TASK DESCRIPTION »
Only one span belongs in the answer: the line holding "Нужно быстро разобрать" through the last line of the entries below, retyped exactly.

MATERIAL PROVIDED »
——————————
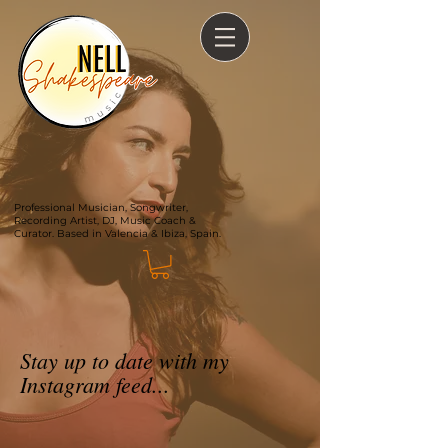
Professional Musician, Songwriter,
Recording Artist, DJ, Music Coach &
Curator. Based in Valencia & Ibiza, Spain.
Stay up to date with my
Instagram feed...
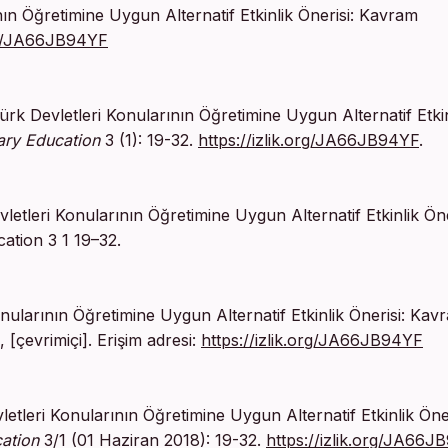
ın Öğretimine Uygun Alternatif Etkinlik Önerisi: Kavram
org/JA66JB94YF
rk Devletleri Konularının Öğretimine Uygun Alternatif Etkin
ary Education
3 (1): 19-32.
https://izlik.org/JA66JB94YF
.
tleri Konularının Öğretimine Uygun Alternatif Etkinlik Öne
ation 3 1 19–32.
onularının Öğretimine Uygun Alternatif Etkinlik Önerisi: Kav
, [çevrimiçi]. Erişim adresi:
https://izlik.org/JA66JB94YF
tleri Konularının Öğretimine Uygun Alternatif Etkinlik Öner
cation
3/1 (01 Haziran 2018): 19-32.
https://izlik.org/JA66J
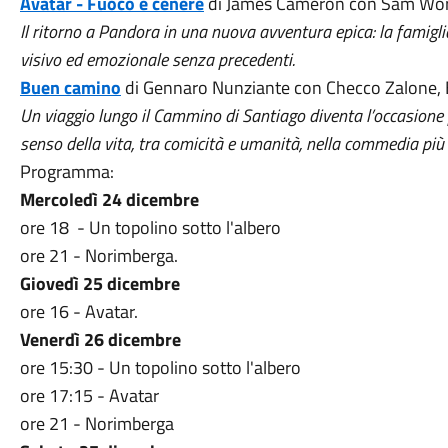
Avatar - Fuoco e cenere
di James Cameron con Sam Wor
Il ritorno a Pandora in una nuova avventura epica: la famigli
visivo ed emozionale senza precedenti.
Buen camino
di Gennaro Nunziante con Checco Zalone, B
Un viaggio lungo il Cammino di Santiago diventa l’occasione p
senso della vita, tra comicità e umanità, nella commedia più
Programma:
Mercoledì 24 dicembre
ore 18 - Un topolino sotto l'albero
ore 21 - Norimberga.
Giovedì 25 dicembre
ore 16 - Avatar.
Venerdì 26 dicembre
ore 15:30 - Un topolino sotto l'albero
ore 17:15 - Avatar
ore 21 - Norimberga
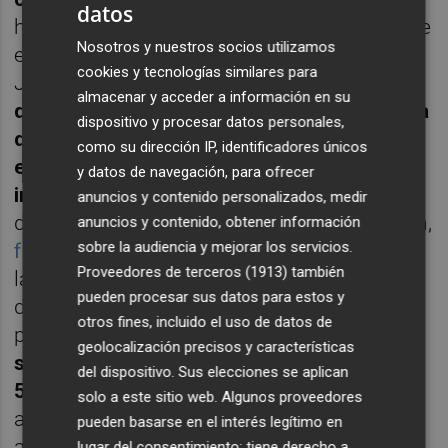
datos
hacer realidad la ampliación del Chencho. De
Nosotros y nuestros socios utilizamos
esta manera,
a finales del pasado año
, la
cookies y tecnologías similares para
Junta de Gobierno autorizó
la compra de
almacenar y acceder a información en su
dos grandes parcelas colindantes por cerca
dispositivo y procesar datos personales,
de 947.600 euros
, unos terrenos situados
como su dirección IP, identificadores únicos
entre el antiguo cuartel de Tetuán XIV y las
y datos de navegación, para ofrecer
instalaciones existentes
que suman cerca
anuncios y contenido personalizados, medir
de 27.000 metros cuadrados. La adquisición,
anuncios y contenido, obtener información
sobre la audiencia y mejorar los servicios.
formalizada posteriormente ante notario
por
Proveedores de terceros (1913)
también
la alcaldesa,
Begoña Carrasco
, permitió
pueden procesar sus datos para estos y
disponer del suelo para la primera fase del
otros fines, incluido el uso de datos de
proyecto, que prevé
incrementar la
geolocalización precisos y características
superficie del complejo deportivo en casi
del dispositivo. Sus elecciones se aplican
50.000 metros cuadrados
, de los que
solo a este sitio web. Algunos proveedores
alrededor de la mitad corresponden a la
pueden basarse en el interés legítimo en
actuación inicial.
lugar del consentimiento; tiene derecho a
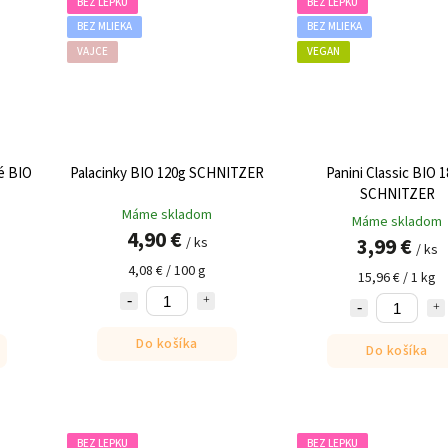
BEZ LEPKU
BEZ LEPKU
BEZ MLIEKA
BEZ MLIEKA
VAJCE
VEGAN
é BIO
Palacinky BIO 120g SCHNITZER
Panini Classic BIO 
SCHNITZER
Máme skladom
Máme skladom
4,90 €
3,99 €
/ ks
/ ks
4,08 € / 100 g
15,96 € / 1 kg
Do košíka
Do košíka
BEZ LEPKU
BEZ LEPKU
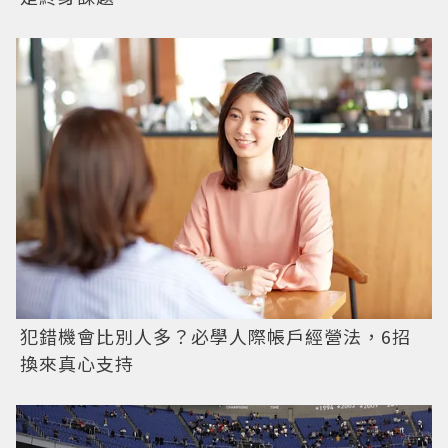
犯錯機會比別人多？必學人際帳戶經營法，6招
換來真心支持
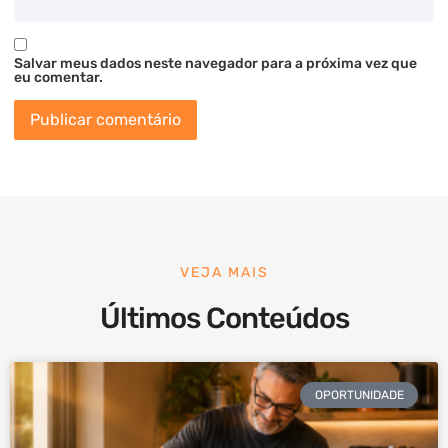
Salvar meus dados neste navegador para a próxima vez que
eu comentar.
VEJA MAIS
Últimos Conteúdos
OPORTUNIDADE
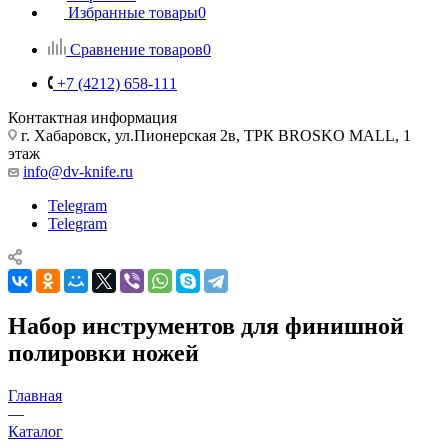
Избранные товары
0
Сравнение товаров
0
+7 (4212) 658-111
Контактная информация
г. Хабаровск, ул.Пионерская 2в, ТРК BROSKO MALL, 1
этаж
info@dv-knife.ru
Telegram
Telegram
Набор инструментов для финишной
полировки ножей
Главная
—
Каталог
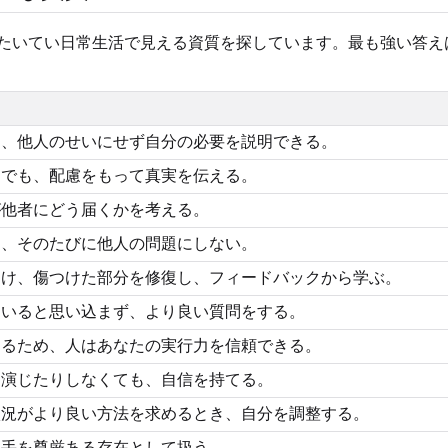
、たいてい日常生活で見える資質を探しています。最も強い答
き、他人のせいにせず自分の必要を説明できる。
きでも、配慮をもって真実を伝える。
が他者にどう届くかを考える。
も、そのたびに他人の問題にしない。
受け、傷つけた部分を修復し、フィードバックから学ぶ。
ていると思い込まず、より良い質問をする。
するため、人はあなたの実行力を信頼できる。
を演じたりしなくても、自信を持てる。
状況がより良い方法を求めるとき、自分を調整する。
相手を尊厳ある存在として扱う。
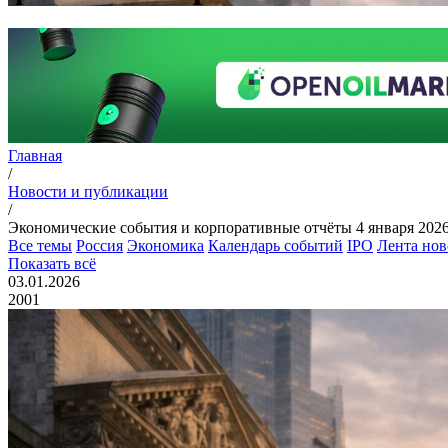
Главная
/
Новости и публикации
/
Экономические события и корпоративные отчёты 4 января 2026
Все темы
Россия
Экономика
Календарь событий
IPO
Лента нов
Показать всё
03.01.2026
2001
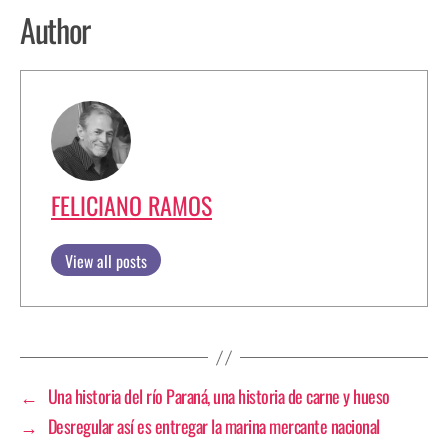
Author
FELICIANO RAMOS
View all posts
←
Una historia del río Paraná, una historia de carne y hueso
→
Desregular así es entregar la marina mercante nacional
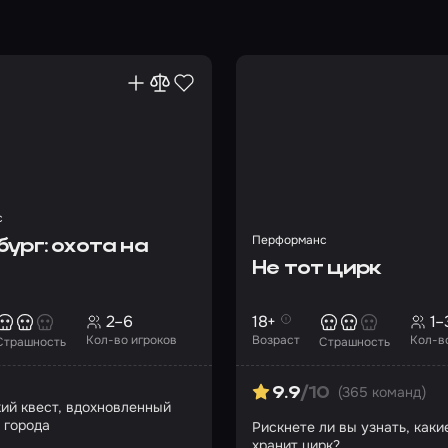
с
Перформанс
ург: охота на
Не тот цирк
2–6
18+
1–
Кол-во игроков
Возраст
Кол-в
Страшность
Страшность
(365 команд)
9.9
/10
ий квест, вдохновленный
 города
Рискнете ли вы узнать, каки
хранит цирк?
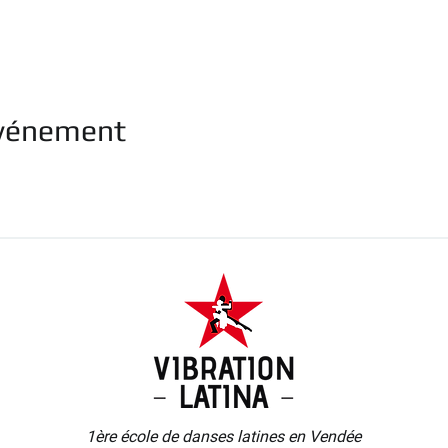
événement
1ère école de danses latines
en Vendée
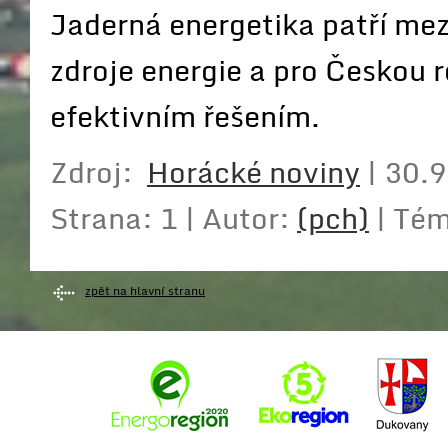
Jaderná energetika patří mez
zdroje energie a pro Českou 
efektivním řešením.
Zdroj:
Horácké noviny
| 30.9
Strana: 1 | Autor:
(pch)
| Tém
zpět na hlavní stranu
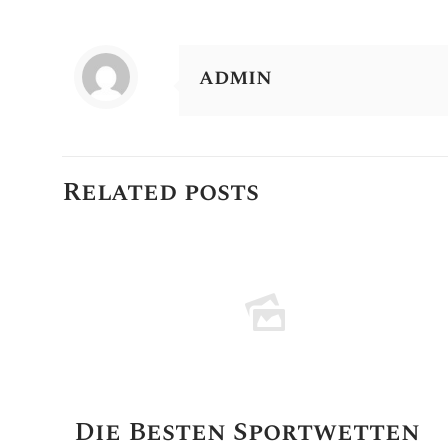
admin
Related posts
Die Besten Sportwetten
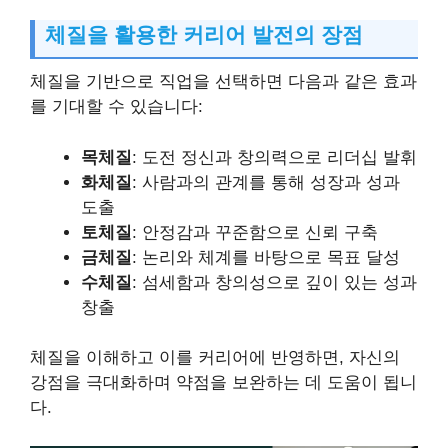
체질을 활용한 커리어 발전의 장점
체질을 기반으로 직업을 선택하면 다음과 같은 효과
를 기대할 수 있습니다:
목체질
: 도전 정신과 창의력으로 리더십 발휘
화체질
: 사람과의 관계를 통해 성장과 성과
도출
토체질
: 안정감과 꾸준함으로 신뢰 구축
금체질
: 논리와 체계를 바탕으로 목표 달성
수체질
: 섬세함과 창의성으로 깊이 있는 성과
창출
체질을 이해하고 이를 커리어에 반영하면, 자신의
강점을 극대화하며 약점을 보완하는 데 도움이 됩니
다.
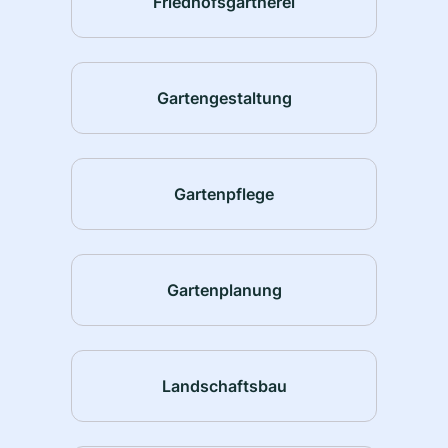
Friedhofsgärtnerei
Gartengestaltung
Gartenpflege
Gartenplanung
Landschaftsbau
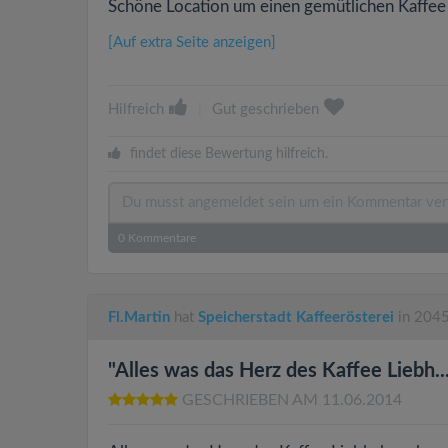
Schöne Location um einen gemütlichen Kaffee z
[Auf extra Seite anzeigen]
Hilfreich
|
Gut geschrieben
findet diese Bewertung hilfreich.
0
Kommentare
Fl.Martin
hat
Speicherstadt Kaffeerösterei
in 2045
"Alles was das Herz des Kaffee Liebh...
GESCHRIEBEN AM 11.06.2014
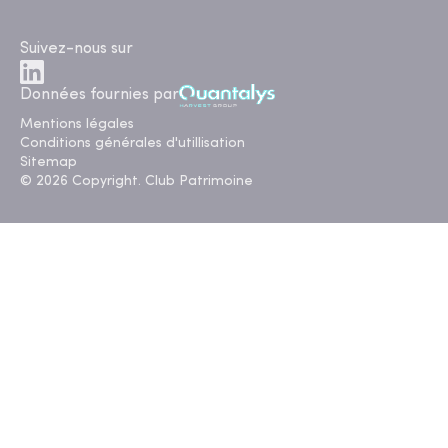
Suivez-nous sur
Données fournies par
Mentions légales
Conditions générales d'utillisation
Sitemap
© 2026 Copyright. Club Patrimoine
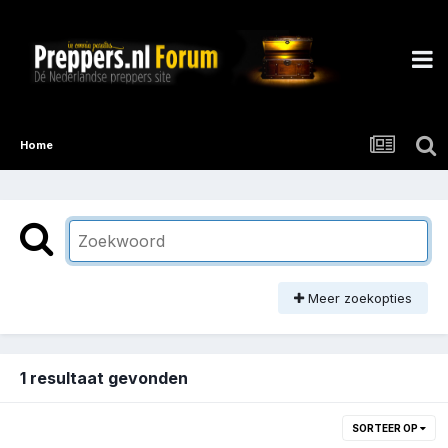
Home
Meer zoekopties
1 resultaat gevonden
SORTEER OP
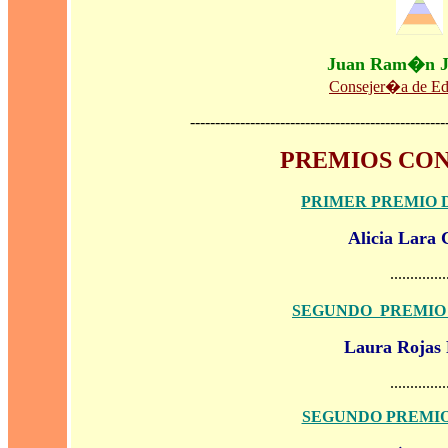
Juan Ram�n 
Consejer�a de E
---------------------------------------------------
PREMIOS CO
PRIMER PREMIO 
Alicia Lara 
..............
SEGUNDO PREMIO
Laura Rojas 
..............
SEGUNDO PREMIO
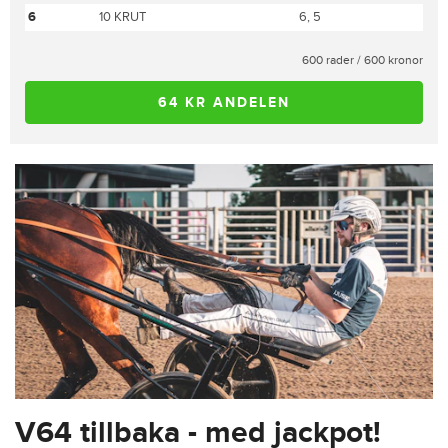
6
10 KRUT
6, 5
600 rader / 600 kronor
64 KR ANDELEN
V64 tillbaka - med jackpot!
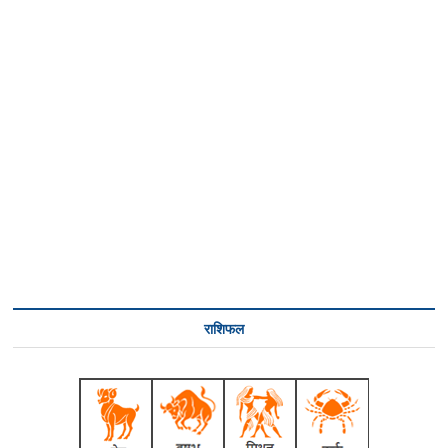
राशिफल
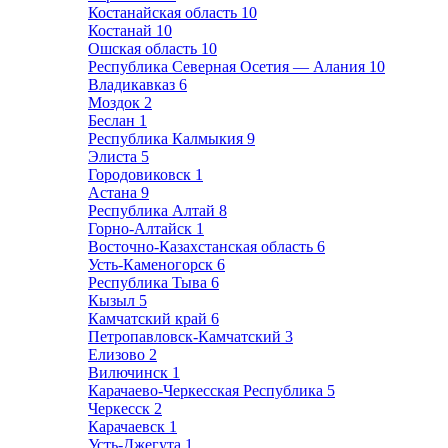
Костанайская область
10
Костанай
10
Ошская область
10
Республика Северная Осетия — Алания
10
Владикавказ
6
Моздок
2
Беслан
1
Республика Калмыкия
9
Элиста
5
Городовиковск
1
Астана
9
Республика Алтай
8
Горно-Алтайск
1
Восточно-Казахстанская область
6
Усть-Каменогорск
6
Республика Тыва
6
Кызыл
5
Камчатский край
6
Петропавловск-Камчатский
3
Елизово
2
Вилючинск
1
Карачаево-Черкесская Республика
5
Черкесск
2
Карачаевск
1
Усть-Джегута
1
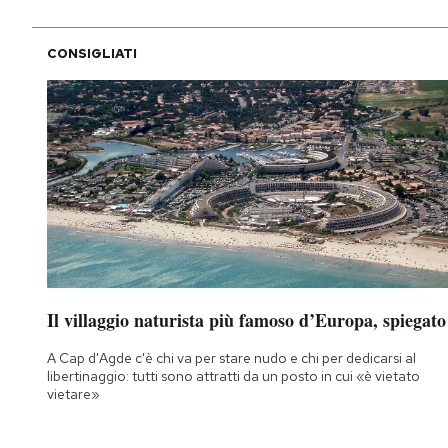
CONSIGLIATI
Il villaggio naturista più famoso d’Europa, spiegato
A Cap d'Agde c'è chi va per stare nudo e chi per dedicarsi al
libertinaggio: tutti sono attratti da un posto in cui «è vietato
vietare»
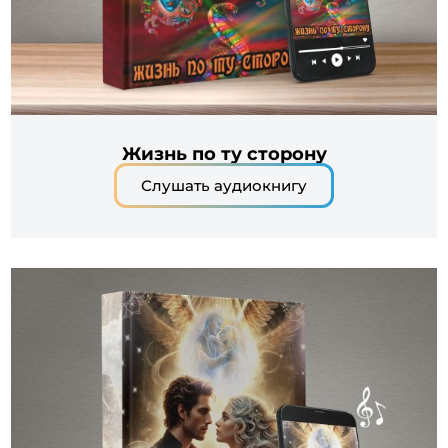
Жизнь по ту сторону
Слушать аудиокнигу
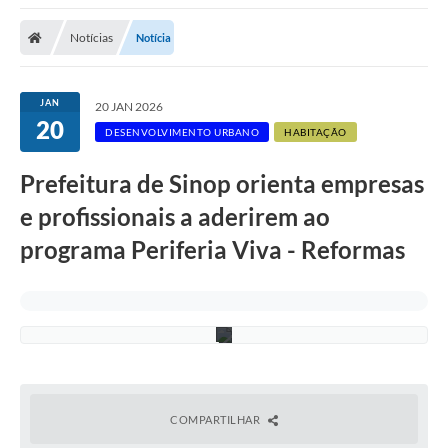
Notícias
Notícia
D
JAN
20 JAN 2026
i
20
v
DESENVOLVIMENTO URBANO
HABITAÇÃO
u
l
g
Prefeitura de Sinop orienta empresas
a
ç
e profissionais a aderirem ao
ã
o
programa Periferia Viva - Reformas
/
M
C
I
D
COMPARTILHAR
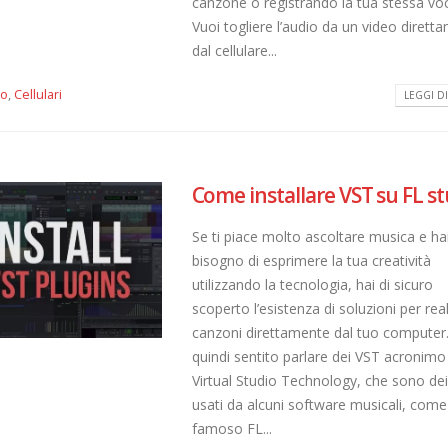
canzone o registrando la tua stessa 
Vuoi togliere l’audio da un video dirett
dal cellulare...
io
,
Cellulari
LEGGI DI 
Come installare VST su FL s
Se ti piace molto ascoltare musica e ha
bisogno di esprimere la tua creatività
utilizzando la tecnologia, hai di sicuro
scoperto l’esistenza di soluzioni per rea
canzoni direttamente dal tuo computer.
quindi sentito parlare dei VST acronimo 
Virtual Studio Technology, che sono dei
usati da alcuni software musicali, come 
famoso FL...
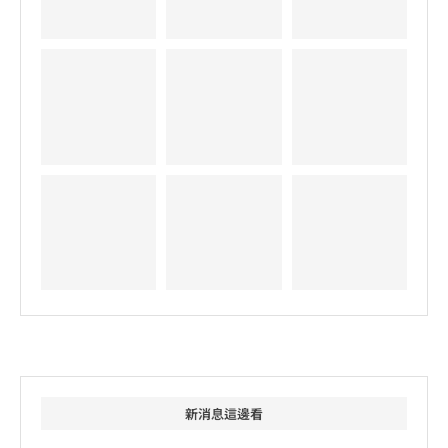
新消息這邊看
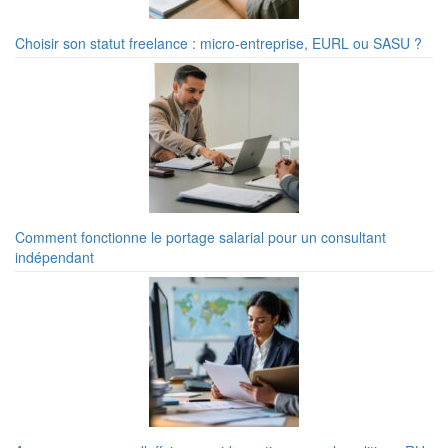
Choisir son statut freelance : micro-entreprise, EURL ou SASU ?
Comment fonctionne le portage salarial pour un consultant
indépendant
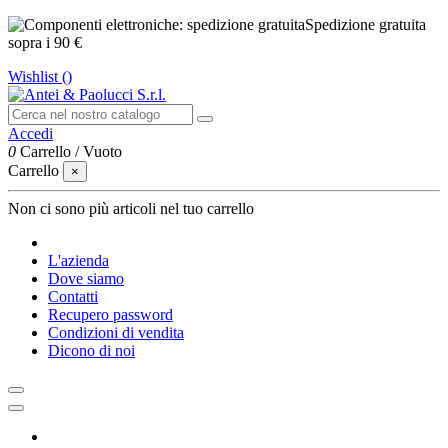
Spedizione gratuita
sopra i 90 €
Wishlist (
)
Accedi
0
Carrello
/
Vuoto
Carrello
×
Non ci sono più articoli nel tuo carrello
L'azienda
Dove siamo
Contatti
Recupero password
Condizioni di vendita
Dicono di noi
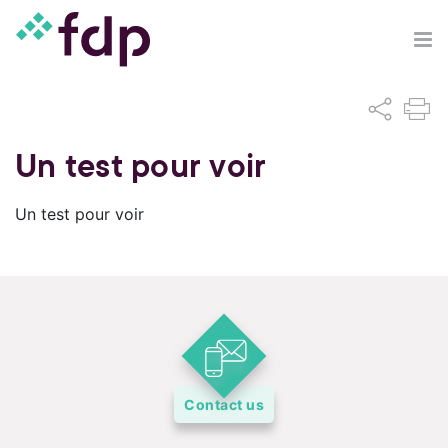
Un test pour voir
Un test pour voir
Contact us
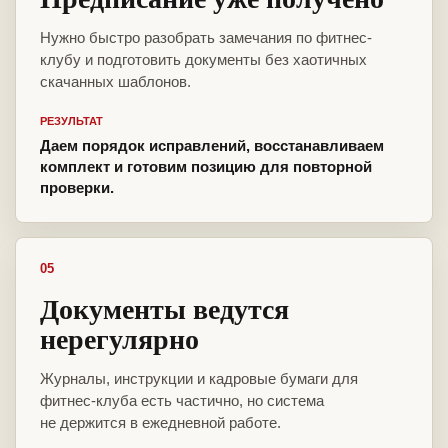
Нужно быстро разобрать замечания по фитнес-
клубу и подготовить документы без хаотичных
скачанных шаблонов.
РЕЗУЛЬТАТ
Даем порядок исправлений, восстанавливаем
комплект и готовим позицию для повторной
проверки.
05
Документы ведутся
нерегулярно
Журналы, инструкции и кадровые бумаги для
фитнес-клуба есть частично, но система
не держится в ежедневной работе.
——————————
SOLUTION TO THIS PROBLEM »
Нужно быстро разобрать замечания по фитнес-
клубу и подготовить документы без хаотичных
скачанных шаблонов.
РЕЗУЛЬТАТ
Даем порядок исправлений, восстанавливаем
комплект и готовим позицию для повторной
проверки.
05
Документы ведутся
нерегулярно
Журналы, инструкции и кадровые бумаги для
фитнес-клуба есть частично, но система
не держится в ежедневной работе.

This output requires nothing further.